Quel bilan en dressez-vous ?
Je pense qu’elles n’ont pas eu l’effet escompté, dans la mesure où le Mali s’est tourné vers d’autres partenaires comme la Guinée, l’Algérie et la Mauritanie. Sans compter que l’Union européenne a toujours continué de signer des accords avec le pays. Donc les États de la Cedeao se trouvaient être les seuls à le sanctionner ainsi. Même dans le cadre du transport aérien, Air France a continué de desservir Bamako, alors que les compagnies ouest-africaines comme Asky et Air Côte d’Ivoire en étaient empêché. À tout le moins, il y a eu un manque de coordination pour que ces sanctions aient l’effet recherché.
Êtes-vous aussi sévère envers les sanctions visant les dirigeants de la transition guinéenne et interdisant les transactions avec les institutions financières du pays ?

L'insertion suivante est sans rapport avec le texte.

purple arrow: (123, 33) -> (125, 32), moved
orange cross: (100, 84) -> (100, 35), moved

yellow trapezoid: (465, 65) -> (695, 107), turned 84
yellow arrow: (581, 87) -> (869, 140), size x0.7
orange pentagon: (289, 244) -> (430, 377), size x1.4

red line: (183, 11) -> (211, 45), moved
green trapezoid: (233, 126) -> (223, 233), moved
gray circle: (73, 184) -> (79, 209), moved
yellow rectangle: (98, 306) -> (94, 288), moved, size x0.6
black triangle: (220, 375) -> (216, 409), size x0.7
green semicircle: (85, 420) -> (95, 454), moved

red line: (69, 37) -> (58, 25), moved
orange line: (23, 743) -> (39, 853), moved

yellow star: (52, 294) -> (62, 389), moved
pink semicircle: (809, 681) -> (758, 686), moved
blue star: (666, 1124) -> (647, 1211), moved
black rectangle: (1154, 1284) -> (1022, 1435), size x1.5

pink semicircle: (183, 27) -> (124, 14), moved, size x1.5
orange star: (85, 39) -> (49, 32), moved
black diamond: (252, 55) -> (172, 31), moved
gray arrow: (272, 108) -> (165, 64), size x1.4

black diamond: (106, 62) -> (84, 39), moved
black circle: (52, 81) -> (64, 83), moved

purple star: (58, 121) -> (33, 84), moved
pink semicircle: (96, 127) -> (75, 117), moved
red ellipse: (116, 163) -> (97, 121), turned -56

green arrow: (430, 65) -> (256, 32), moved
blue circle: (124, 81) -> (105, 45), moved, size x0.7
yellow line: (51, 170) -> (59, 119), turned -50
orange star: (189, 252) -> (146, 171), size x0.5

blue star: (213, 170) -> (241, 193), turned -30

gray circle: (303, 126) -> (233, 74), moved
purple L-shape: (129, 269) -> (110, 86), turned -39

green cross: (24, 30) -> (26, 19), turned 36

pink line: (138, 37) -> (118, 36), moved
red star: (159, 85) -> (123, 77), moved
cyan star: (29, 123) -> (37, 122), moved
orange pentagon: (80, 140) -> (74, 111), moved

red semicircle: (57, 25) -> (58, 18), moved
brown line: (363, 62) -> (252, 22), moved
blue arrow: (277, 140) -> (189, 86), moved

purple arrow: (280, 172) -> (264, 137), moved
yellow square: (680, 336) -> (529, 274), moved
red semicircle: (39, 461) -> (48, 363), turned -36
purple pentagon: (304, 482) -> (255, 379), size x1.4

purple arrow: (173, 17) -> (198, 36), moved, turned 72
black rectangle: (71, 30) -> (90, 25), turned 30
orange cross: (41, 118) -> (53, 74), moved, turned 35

Je me sens légitime à ne m’exprimer que sur les sanctions économiques. Ce que j’observe, c’est que la Cedeao connaît une dérive. C’est une communauté économique et, à l’heure actuelle, sa raison d’être semble être la gestion de crises politiques. Au moment des sanctions contre le Mali, on s’est aperçu que l’on ne dispose pas de documents suffisamment solides pour les justifier. On a l’impression qu’elles ont été décidées de manière circonstancielle. D’ailleurs, il n’y a pas eu d’acte additionnel pris par la Conférence des chefs d’État, comme c’est normalement le cas. C’est le communiqué pris à l’issue du sommet de la Cedeao qui a servi d’élément de droit pour faire appliquer les sanctions. C’est pour cela que la Cour de justice a cassé la décision.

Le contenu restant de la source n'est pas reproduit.